15 Now if the foot should say, “Because I am not a hand, I do not belong to the body,” it would not for that reason stop being part of the body. 16 And if the ear should say, “Because I am not an eye, I do not belong to the body,” it would not for that reason stop being part of the body. 17 If the whole body were an eye, where would the sense of hearing be? If the whole body were an ear, where would the sense of smell be? 18 But in fact God has placed the parts in the body, every one of them, just as he wanted them to be. 19 If they were all one part, where would the body be? 20 As it is, there are many parts, but one body.
I’ve read that verse many times, but it became real. In the microcosm of the track, we were separate parts, but we formed one song.
On April 30, Kansas released the phased reopening plan which started on May 4. The worship team met at the end of May to record for the first time since quarantine. Safety measures were in place, but even while social distancing, being together was refreshing. There were several more filming meetings as the phased reopening continued. Sharron came along with Lynn during one of these sessions. She sat away from the group, but in my line of sight. Every time I looked up; she smiled a big, bright, reassuring smile. I couldn’t help smiling back. After one service, I needed prayer for a personal issue that was weighing on my mind. I pulled Dee Dee aside after the service finished, and I asked her if she would be in prayer for me.
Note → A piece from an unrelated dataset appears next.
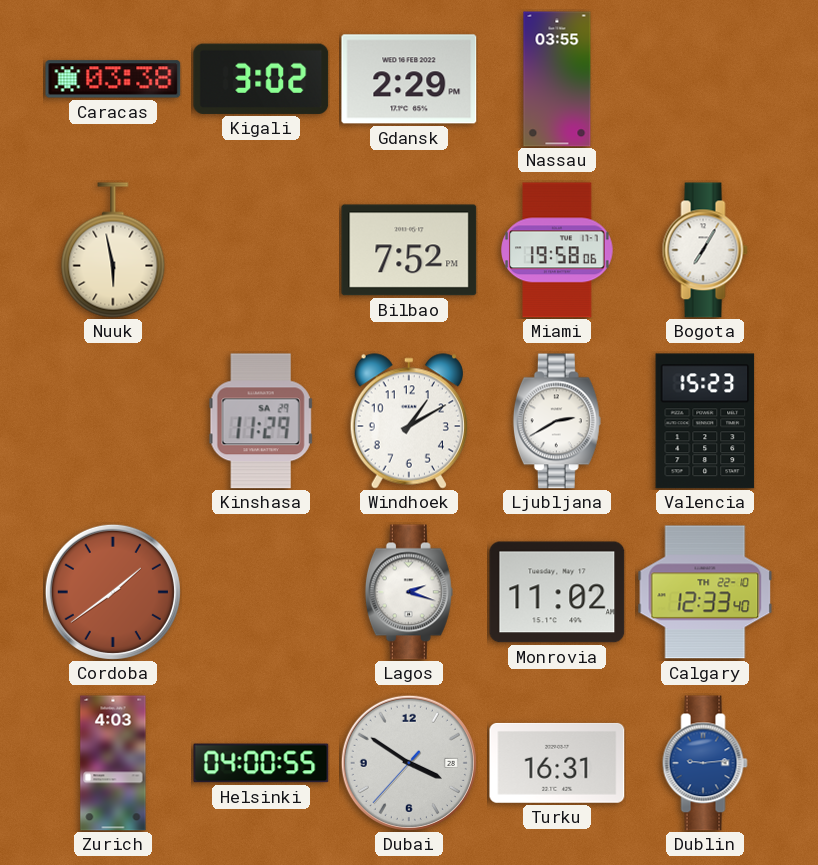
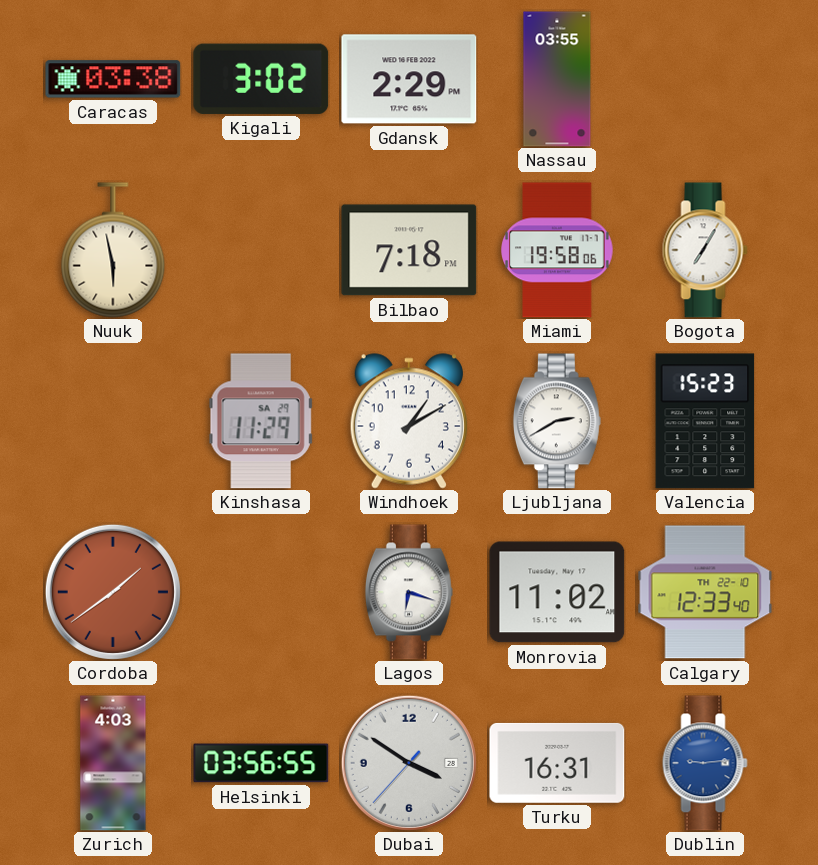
Bilbao: 7:52 -> 7:18
Lagos: 2:18 -> 6:18
Helsinki: 04:00 -> 03:56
She shared encouraging words and an insightful story that really helped me to feel at peace. Later that night, Dee Dee sent me a message that she was praying. I felt so relieved to have people I could confide in and ask for them to pray for me.
Services resumed outside at the end of June. It feels so good to meet in person again! I am thankful for the church leadership who are praying and making hard decisions to keep us safe. I am thankful for my church family. I am blessed to be a part of the Lawrence First Church worship team. A team that prays for our church. A team that lifts each other up. A team that reads the Bible together. A team that uses music to praise God! When COVID hit, and everything shut done, I had no idea how much I truly relied on the relationships I developed with my worship teammates. There were days when I wasn’t sure if I could handle the kids’ school and the responsibilities of everyday life during quarantine, but God was working on me. I find I still worry about the future, and I stress about things out of my control. God is still working on me. Even when I don’t feel it, He’s working. God placed all of us in a position to be helpful to each other, to be a working part of the body of Christ. I am blessed beyond belief that He used my love of music to connect me to all the incredible people at LFC.